PDA

View Full Version : Qt way of getting/parsing style attributes from html tags? local file batch



toglia3d
10th June 2010, 17:18
I have this old and dirty code I wrote some years ago that basically parsed css styles from local html documents. That code is really really ugly, and I would like to Qtify it!:cool:

I don't need rendering the webpage at all, just opening local files, reading them and closing them (in batch). How would you guys tackle this?

I first thought using the webkit somehing like:

QWebPage page;
QWebFrame * frame = page.mainFrame();
QUrl fileUrl("localFile.html");
frame->setUrl(fileUrl);
QWebElement document = frame->documentElement();
QWebElementCollection elements = document.findAll("div");
foreach (QWebElement element, elements){
std::cout << element.attribute("style").toStdString() << std::endl;
}
That didn't work... Why?

Can I work with html files like legal xml? In that case, getting the attributes from the styles is going to be somewhat annoying, knowing all the styles are declared in the "head"...

Any ideas, what Qclasses can be helpful here?

numbat
10th June 2010, 19:11
This will get you everything. That may not be what you want. I'm not sure of a way of getting only author specified styles.


#include <QtWebKit>
#include <QApplication>
#include <QtCore>
int main(int argc, char * argv[])
{
QApplication a(argc, argv);

QWebPage page;
QWebFrame * frame = page.mainFrame();
frame->setHtml("<html><head><style>div { color:blue; }</style><body><div style=\"font-size:120%;\">Hello World!</div></body></html>");
QWebElement document = frame->documentElement();
QWebElementCollection elements = document.findAll("div");
foreach (QWebElement element, elements)
{
QString style = element.evaluateJavaScript("getComputedStyle(this).cssText").toString();
QStringList styles = style.split(';');
foreach(QString pair, styles)
{
QStringList keyvalue = pair.split(':');

if (keyvalue.length() == 2)
qDebug() << keyvalue.at(0).trimmed() << " = " << keyvalue.at(1).trimmed();
}
}
}

toglia3d
10th June 2010, 20:08
Thanks numbat. I will check it out when I get home. Seems like your doing everything I need.

Another thing, is there a more elegant way of putting the file into a QString than the following?


QFile file("local.html");
QTextStream in(&file);
QString completeHtml;
while (!in.atEnd()) {
completeHtml.append(in.readLine());
}

numbat
10th June 2010, 20:15
You can use readAll.
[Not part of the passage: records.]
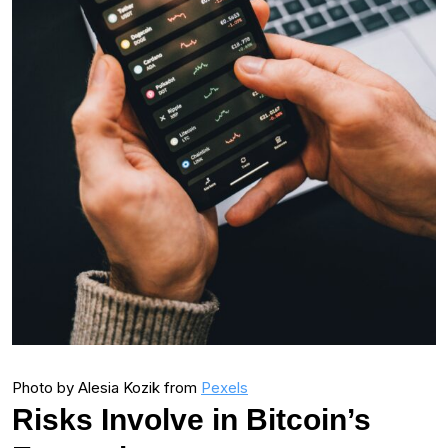
Photo by Alesia Kozik from
Pexels
Risks Involve in Bitcoin’s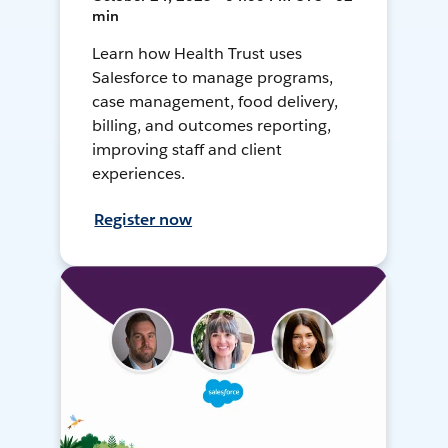
min
Learn how Health Trust uses
Salesforce to manage programs,
case management, food delivery,
billing, and outcomes reporting,
improving staff and client
experiences.
Register now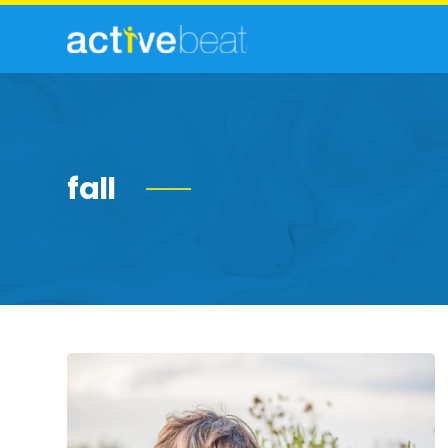
fall
Ragweed
Allergy:
Facts,
Symptoms
and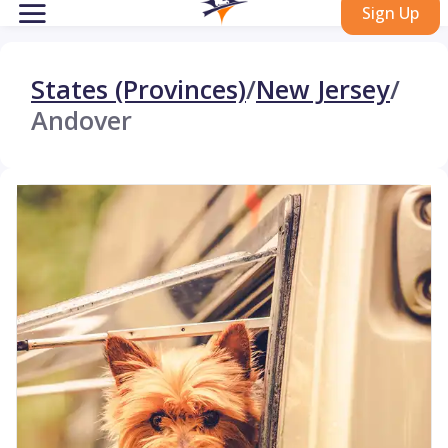
Sign Up
States (Provinces)
/
New Jersey
/
Andover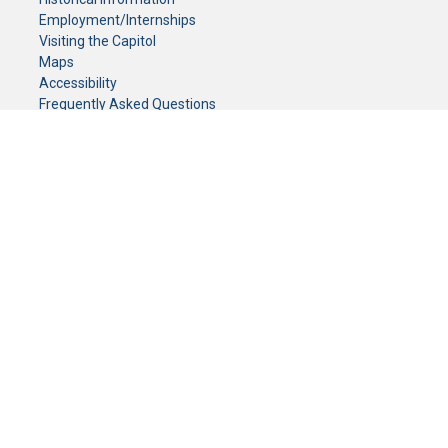
Employment/Internships
Visiting the Capitol
Maps
Accessibility
Frequently Asked Questions
CONTACT YOUR LEGISLATOR
Who Represents Me?
House Members
Senators
GENERAL CONTACT
Senate Information Office:
Call us at:
(651) 296-0504
or email us at:
senate.information@senate.mn
Toll free number:
(888) 234-1112
Fax number:
651-296-6511
Phone Numbers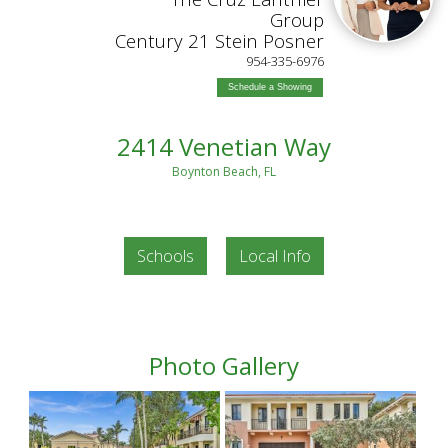
Group
Century 21 Stein Posner
954-335-6976
Schedule a Showing
2414 Venetian Way
Boynton Beach, FL
Schools
Local Info
Photo Gallery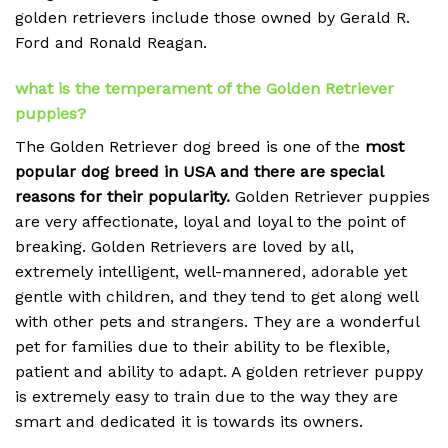
golden retrievers include those owned by Gerald R.
Ford and Ronald Reagan.
what is the temperament of the Golden Retriever
puppies?
The Golden Retriever dog breed is one of the
most
popular dog breed in USA and there are special
reasons for their popularity.
Golden Retriever puppies
are very affectionate, loyal and loyal to the point of
breaking.
Golden Retrievers are loved by all,
extremely intelligent, well-mannered, adorable yet
gentle with children, and they tend to get along well
with other pets and strangers. They are a wonderful
pet for families due to their ability to be flexible,
patient and ability to adapt. A golden retriever puppy
is extremely easy to train due to the way they are
smart and dedicated it is towards its owners.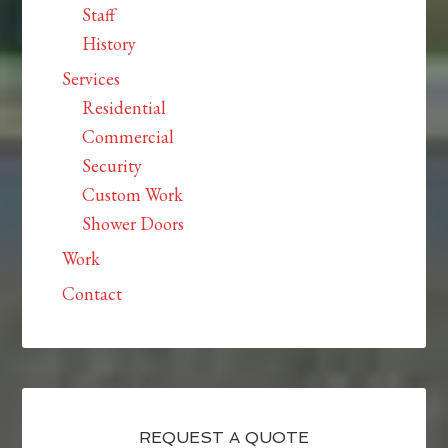
Staff
History
Services
Residential
Commercial
Security
Custom Work
Shower Doors
Work
Contact
REQUEST A QUOTE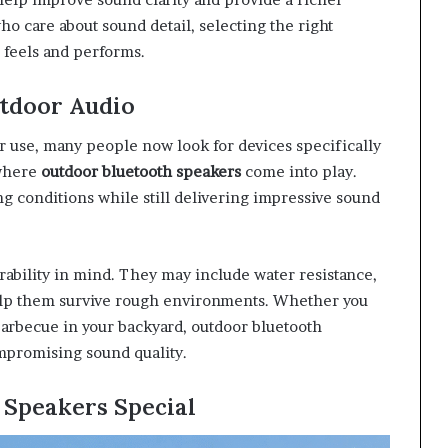
ho care about sound detail, selecting the right
 feels and performs.
tdoor Audio
r use, many people now look for devices specifically
 where
outdoor bluetooth speakers
come into play.
g conditions while still delivering impressive sound
ability in mind. They may include water resistance,
help them survive rough environments. Whether you
arbecue in your backyard, outdoor bluetooth
mpromising sound quality.
 Speakers Special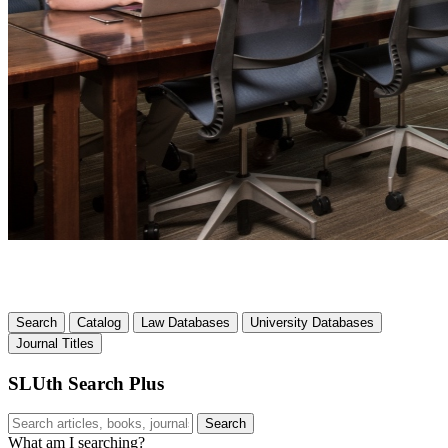
Search
Catalog
Law Databases
University Databases
Journal Titles
SLUth Search Plus
Search
Search
What am I searching?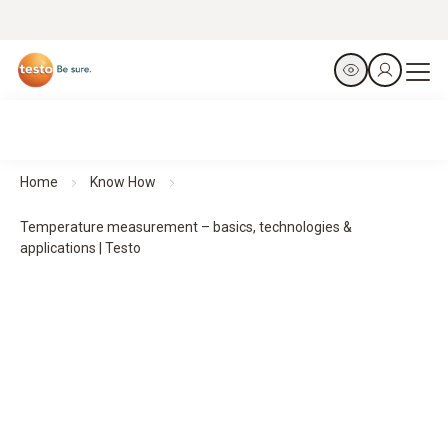
Home
Know How
Temperature measurement – basics, technologies &
applications | Testo
Temperature measurement –
basics, technologies and professional solutions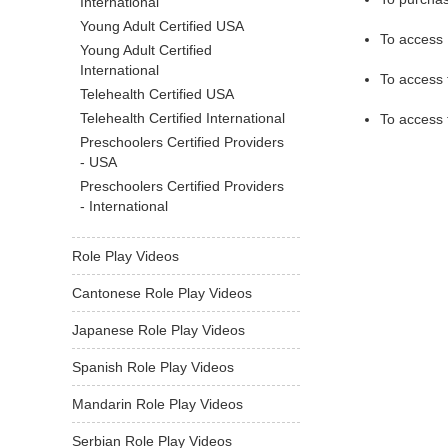
International
Young Adult Certified USA
To access 
Young Adult Certified
International
To access
Telehealth Certified USA
Telehealth Certified International
To access
Preschoolers Certified Providers
- USA
Preschoolers Certified Providers
- International
Role Play Videos
Cantonese Role Play Videos
Japanese Role Play Videos
Spanish Role Play Videos
Mandarin Role Play Videos
Serbian Role Play Videos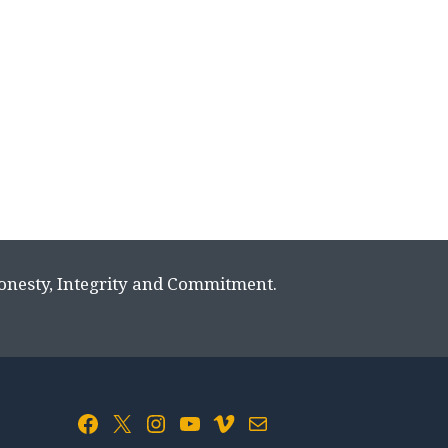
Honesty, Integrity and Commitment.
Facebook
X
Instagram
YouTube
Vimeo
Mail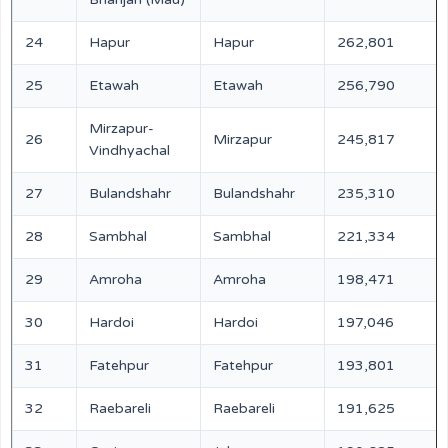
24
Hapur
Hapur
262,801
25
Etawah
Etawah
256,790
Mirzapur-
26
Mirzapur
245,817
Vindhyachal
27
Bulandshahr
Bulandshahr
235,310
28
Sambhal
Sambhal
221,334
29
Amroha
Amroha
198,471
30
Hardoi
Hardoi
197,046
31
Fatehpur
Fatehpur
193,801
32
Raebareli
Raebareli
191,625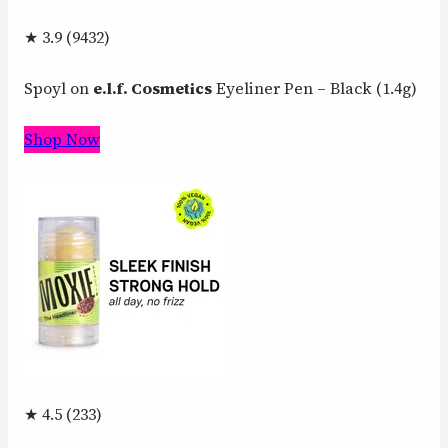
★ 3.9 (9432)
Spoyl on
e.l.f. Cosmetics
Eyeliner Pen – Black (1.4g)
Shop Now
★ 4.5 (233)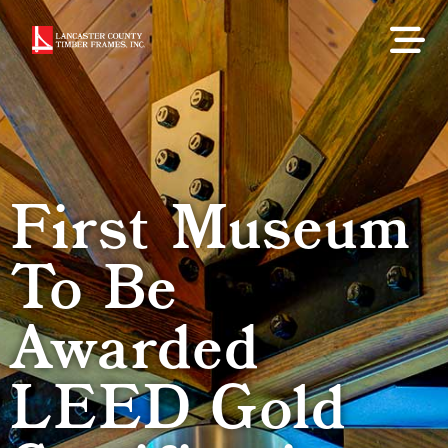
First Museum
To Be
Awarded
LEED Gold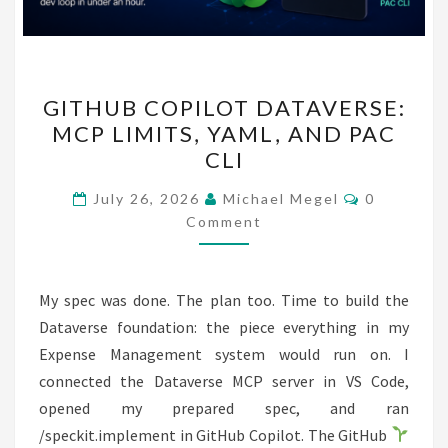
GITHUB
GITHUB COPILOT DATAVERSE:
COPILOT
MCP LIMITS, YAML, AND PAC
DATAVERSE:
CLI
MCP
LIMITS,
Comments
July 26, 2026
Michael Megel
0
YAML,
Comment
AND
PAC
My spec was done. The plan too. Time to build the
CLI
Dataverse foundation: the piece everything in my
Expense Management system would run on. I
connected the Dataverse MCP server in VS Code,
opened my prepared spec, and ran
/speckit.implement in GitHub Copilot. The GitHub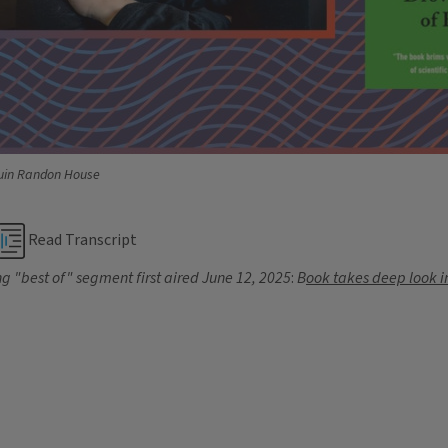
guin Randon House
Read Transcript
g "best of" segment first aired
June 12, 2025
:
B
ook takes deep look i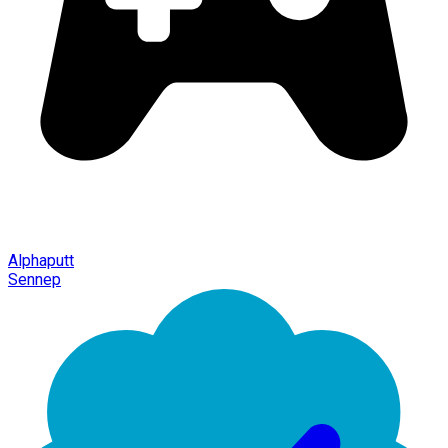
Alphaputt
Sennep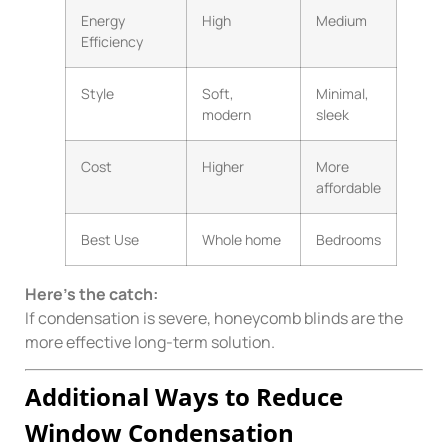
Energy
High
Medium
Efficiency
Style
Soft,
Minimal,
modern
sleek
Cost
Higher
More
affordable
Best Use
Whole home
Bedrooms
Here’s the catch:
If condensation is severe, honeycomb blinds are the
more effective long-term solution.
Additional Ways to Reduce
Window Condensation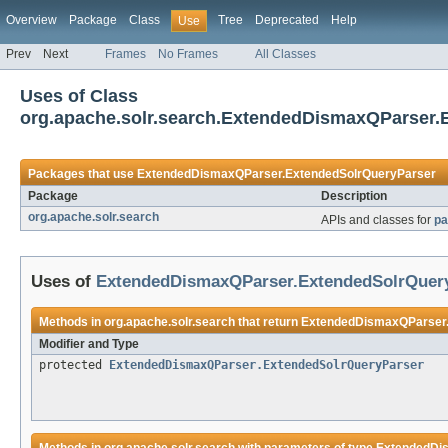
Overview
Package
Class
Tree
Deprecated
Help
Use
Prev
Next
Frames
No Frames
All Classes
Uses of Class
org.apache.solr.search.ExtendedDismaxQParser.
Packages that use
ExtendedDismaxQParser.ExtendedSolrQueryParser
Package
Description
org.apache.solr.search
APIs and classes for
pa
Uses of
ExtendedDismaxQParser.ExtendedSolrQuer
Methods in
org.apache.solr.search
that return
ExtendedDismaxQParser.
Modifier and Type
protected
ExtendedDismaxQParser.ExtendedSolrQueryParser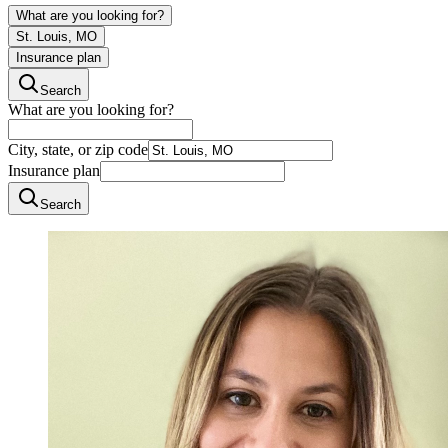
What are you looking for?
St. Louis, MO
Insurance plan
Search
What are you looking for?
City, state, or zip code
Insurance plan
Search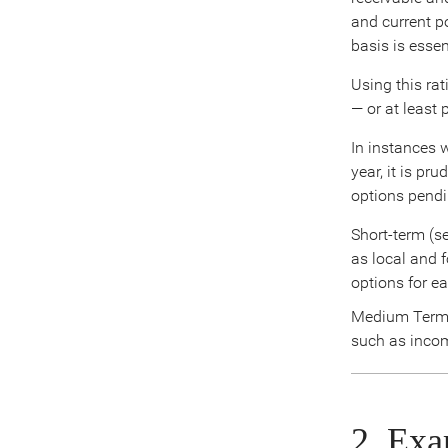
and current po
basis is esse
Using this rat
— or at least 
In instances 
year, it is pr
options pendi
Short-term (s
as local and 
options for ea
Medium Term –
such as incom
2. Exa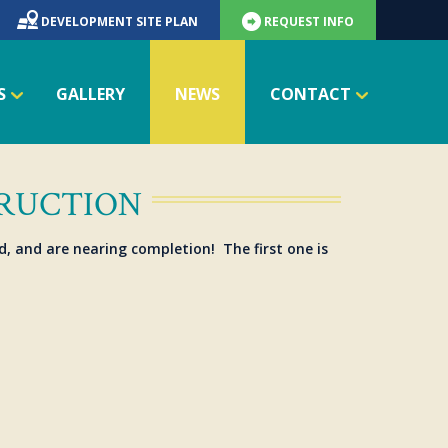
DEVELOPMENT SITE PLAN
REQUEST INFO
S
GALLERY
NEWS
CONTACT
TRUCTION
d, and are nearing completion! The first one is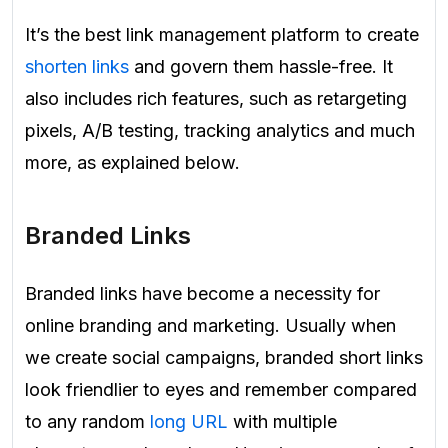
It’s the best link management platform to create
shorten links
and govern them hassle-free. It
also includes rich features, such as retargeting
pixels, A/B testing, tracking analytics and much
more, as explained below.
Branded Links
Branded links have become a necessity for
online branding and marketing. Usually when
we create social campaigns, branded short links
look friendlier to eyes and remember compared
to any random
long URL
with multiple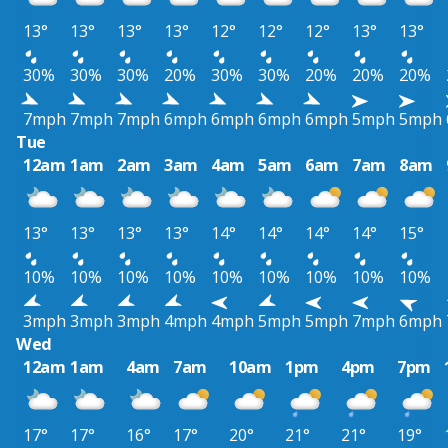
13°
13°
13°
13°
12°
12°
12°
13°
13°
30%
30%
30%
20%
30%
30%
20%
20%
20%
7mph
7mph
7mph
6mph
6mph
6mph
6mph
5mph
5mph
Tue
12am
1am
2am
3am
4am
5am
6am
7am
8am
13°
13°
13°
13°
14°
14°
14°
14°
15°
10%
10%
10%
10%
10%
10%
10%
10%
10%
3mph
3mph
3mph
4mph
4mph
5mph
5mph
7mph
6mph
Wed
12am
1am
4am
7am
10am
1pm
4pm
7pm
17°
17°
16°
17°
20°
21°
21°
19°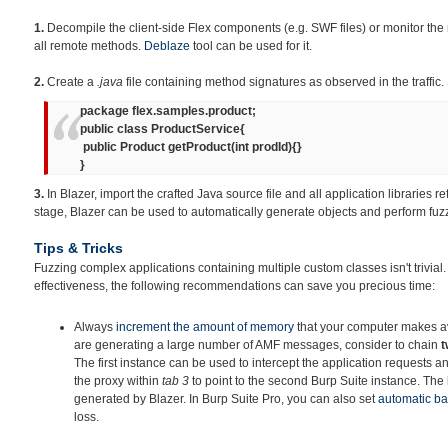
1.
Decompile the client-side Flex components (e.g. SWF files) or monitor the 
all remote methods.
Deblaze
tool can be used for it.
2.
Create a
.java
file containing method signatures as observed in the traffic.
package flex.samples.product;
public class ProductService{
public Product getProduct(int prodId){}
}
3.
In Blazer, import the crafted Java source file and all application libraries re
stage, Blazer can be used to automatically generate objects and perform fuz
Tips & Tricks
Fuzzing complex applications containing multiple custom classes isn't trivial
effectiveness, the following recommendations can save you precious time:
Always
increment
the amount of memory
that your computer makes ava
are generating a large number of AMF messages, consider to chain
t
The first instance can be used to intercept the application requests an
the proxy within
tab 3
to point to the second Burp Suite instance. The la
generated by Blazer. In Burp Suite Pro, you can also set
automatic b
loss.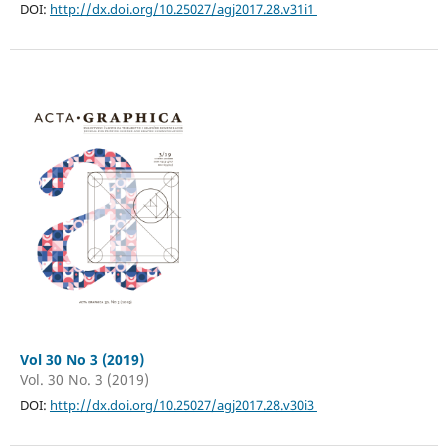
DOI:
http://dx.doi.org/10.25027/agj2017.28.v31i1
Vol 30 No 3 (2019)
Vol. 30 No. 3 (2019)
DOI:
http://dx.doi.org/10.25027/agj2017.28.v30i3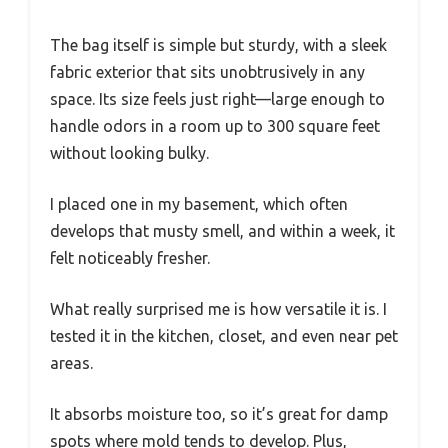
The bag itself is simple but sturdy, with a sleek
fabric exterior that sits unobtrusively in any
space. Its size feels just right—large enough to
handle odors in a room up to 300 square feet
without looking bulky.
I placed one in my basement, which often
develops that musty smell, and within a week, it
felt noticeably fresher.
What really surprised me is how versatile it is. I
tested it in the kitchen, closet, and even near pet
areas.
It absorbs moisture too, so it’s great for damp
spots where mold tends to develop. Plus,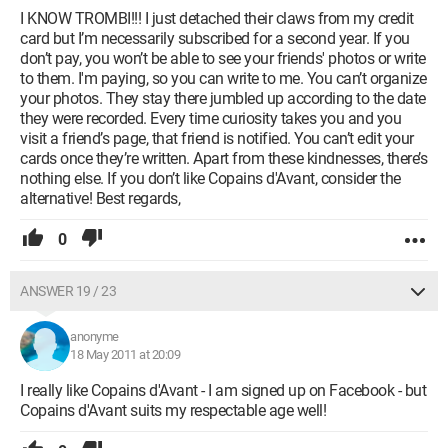
I KNOW TROMBI!!! I just detached their claws from my credit
card but I’m necessarily subscribed for a second year. If you
don’t pay, you won’t be able to see your friends' photos or write
to them. I'm paying, so you can write to me. You can’t organize
your photos. They stay there jumbled up according to the date
they were recorded. Every time curiosity takes you and you
visit a friend’s page, that friend is notified. You can’t edit your
cards once they’re written. Apart from these kindnesses, there’s
nothing else. If you don’t like Copains d'Avant, consider the
alternative! Best regards,
0
ANSWER 19 / 23
anonyme
18 May 2011 at 20:09
I really like Copains d'Avant - I am signed up on Facebook - but
Copains d'Avant suits my respectable age well!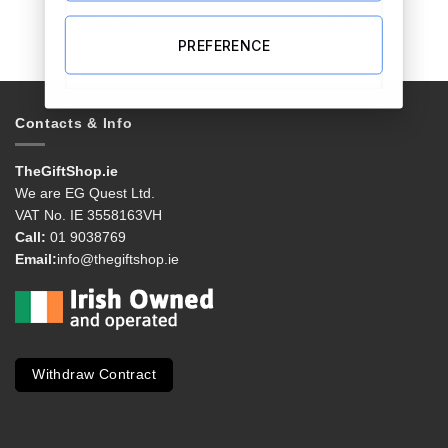
Champagne
€
17.99
€
19.99
PREFERENCE
Contacts & Info
TheGiftShop.ie
We are EG Quest Ltd.
VAT No. IE 3558163VH
Call:
01 9038769
Email:
info@thegiftshop.ie
Withdraw Contract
Here's a way to just get the rules in the style sheets:


#include <QtWebKit>
#include <QApplication>
#include <QtCore>
int main(int argc, char * argv[])
{
QApplication a(argc, argv);

QWebPage page;
QWebFrame * frame = page.mainFrame();
frame->setHtml("<html><head><style>div { color:blue; } span {font-weight: bold;}</style><body><div style=\"font-size:120%;\">Hello World!</div></body></html>");
QVariant vt = frame->evaluateJavaScript(
"out = []; "
"for (j = 0; j < document.styleSheets.length; j++) { "
"for (i = 0; i < document.styleSheets[j].cssRules.length; i++) { "
"out[i] = document.styleSheets[j].cssRules[i].style.cssText; } } "
"out = out;");
foreach (QVariant v, vt.toList())
{
qDebug() << v.toString();
}
}

toglia3d
10th June 2010, 20:44
Thanks again.

Seriously, Qt has all the nutrients and vitamins a young programmer needs to grow healthy.

wysota
11th June 2010, 10:44
You don't need QtWebKit just to parse an xml file. Either use one of QXmlStreamReader or QDomDocument or use QtXmlPatterns module to query for specific tags in the file. If you just want contents of all "style" attributes in the file, the last approach will be best. Something like this might work:

QXmlQuery qry;
qry.setQuery("doc('file.html')//@style"); // "doc('...')//div@style" will give you all 'style' attrs from all 'div' tags
// or:
// QFile f("file.html");
// f.open(QFile::ReadOnly|QFile::Text);
// qry.setFocus(&f);
// qry.setQuery("//@style");
QStringList list;
qry.evaluateTo(&list);

toglia3d
11th June 2010, 10:52
Huh? :confused: Please excuse me while I pick my jaw up from the ground.
Thats just beautiful.

genomega
14th June 2010, 03:42
Thanks: Found this thread by searching, answered my question.